Paldino et al. [18] evaluated four AutoML frameworks (AutoGluon, H2O, TPOT, Auto-sklearn) against a benchmark of traditional forecasting techniques (naïve, exponential smoothing, Holt-Winter’s) on different time-series forecasting challenges including single variate, multi-variate, single-step ahead, and multi-step ahead with limiting the allowed computational time of AutoML methods to provide a fair comparison. Their results showed that AutoML techniques are not yet mature to address time-series forecasting problems and concluded that this should encourage researchers to a more rigorous validation and work in the field.

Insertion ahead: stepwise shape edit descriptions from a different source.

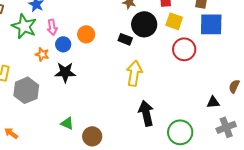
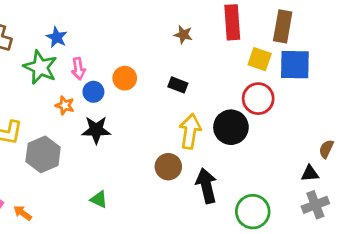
yellow square: (174, 21) -> (260, 59), moved
black circle: (144, 24) -> (231, 127), moved
black triangle: (213, 102) -> (310, 173), moved
brown circle: (92, 136) -> (168, 167), moved

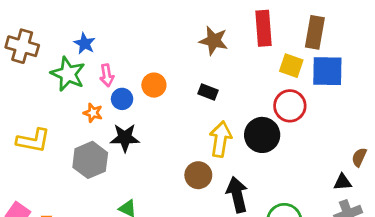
brown star: (183, 35) -> (214, 41), size x1.5
gray hexagon: (43, 154) -> (90, 160), moved

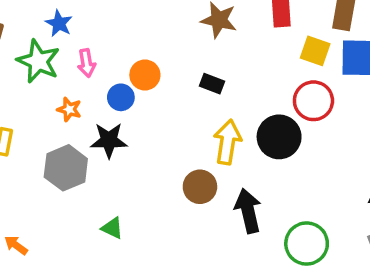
blue circle: (122, 99) -> (121, 97), moved

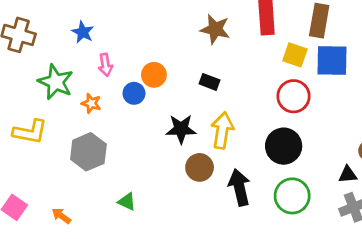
green star: (38, 61) -> (56, 82), moved
black circle: (279, 137) -> (284, 146), moved
black star: (109, 140) -> (181, 129), moved
green circle: (307, 244) -> (292, 196), moved
orange arrow: (16, 245) -> (61, 216), moved

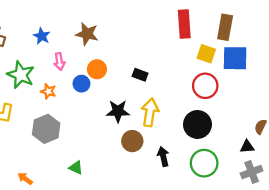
brown star: (215, 29) -> (87, 34), moved
black arrow: (239, 187) -> (163, 157), size x0.7

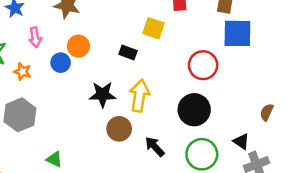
yellow square: (206, 54) -> (153, 28), moved
black triangle: (247, 147) -> (241, 142), moved, turned 40
black arrow: (163, 157) -> (155, 147), turned -30

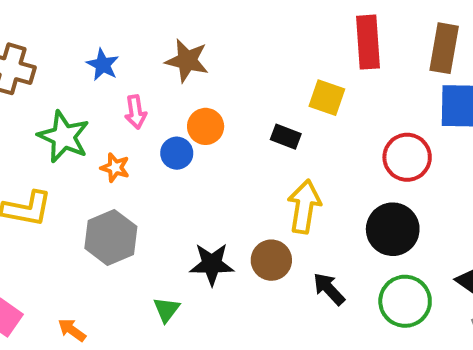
black star: (103, 94) -> (212, 264), moved
green triangle: (54, 159) -> (166, 309), turned 42

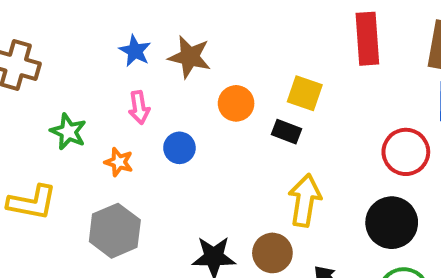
blue star: (103, 65) -> (135, 51), moved
yellow square: (327, 98) -> (305, 93), moved
orange circle: (206, 126) -> (236, 103), moved
green star: (64, 137) -> (68, 132), size x0.7

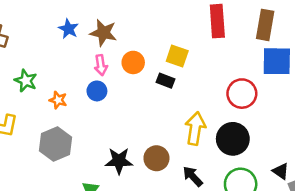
pink arrow: (139, 107) -> (101, 65), moved
yellow arrow: (305, 200) -> (195, 128), moved

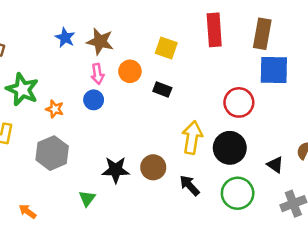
yellow square: (177, 56) -> (166, 48), moved
green star: (26, 81) -> (22, 89), size x1.4
black triangle: (281, 171) -> (275, 165), moved

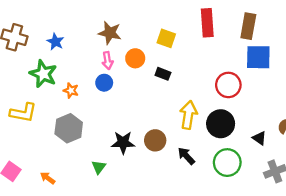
blue star: (65, 38) -> (55, 42), moved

Javeri et al. [112] presented a data augmentation method to improve the performance of neural networks and unlock their power on intermediate length time series. The researcher demonstrated that combining data augmentation with AutoML techniques such as Neural Architecture Search (NAS) can help to find the best neural architecture for a given time-series dataset along with significant enhancement in the accuracy. In that work, the accuracies of three neural network-based models for a COVID-19 dataset were enhanced by 21.41%, 24.29%, and 16.42%, respectively.

Table 2 provides a comparison of the relevant efforts in time-series prediction:

Table 2 Related works comparison

The previous works used or compared a limited set of models to forecast time-series data. Most papers have used two main techniques to resolve the problem: linear modeling and DL. This problem was solvable to some extent with acceptable accuracy by DL. There were very limited studies on the use of AutoML. Our work, however, aimed to overcome the problems by reviewing more models and AutoML frameworks. It extends and generalizes the concept of AutoML.

4 Conclusion

The significance of time-series analysis has been growing in the last decade after larger amounts of data were generated calling for robust time-series modeling tools in different applications and disciplines. However, modeling this type of data is a difficult task. Modeling techniques of time series include linear modeling, DL, and AutoML. Linear models are the simplest but might result in inferior prediction accuracy. DL achieves higher but demands experience and patience to design a model and optimize hyperparameters. AutoML automatically finds a reasonable ML model and optimizes it where many AutoML frameworks can be employed to forecast time-series data. However, AutoML for time-series is still in the evolution phase and requires efforts from researchers to become an answer for the problem of modeling time-series. This article introduced different methods to be used to forecast time-series data including AutoML. It also reviewed relevant works conducted to answer the problem. A comparison between different AutoML frameworks and techniques was provided. This work is novel in describing different AutoML frameworks that can be used to model data. However, some study limitations should be acknowledged such as this work didn’t provide an empirical study about the potential of the different methods. The next step should be to conduct an empirical study to compare by experiment with different ML and AutoML techniques to solve the problem of modeling time-series.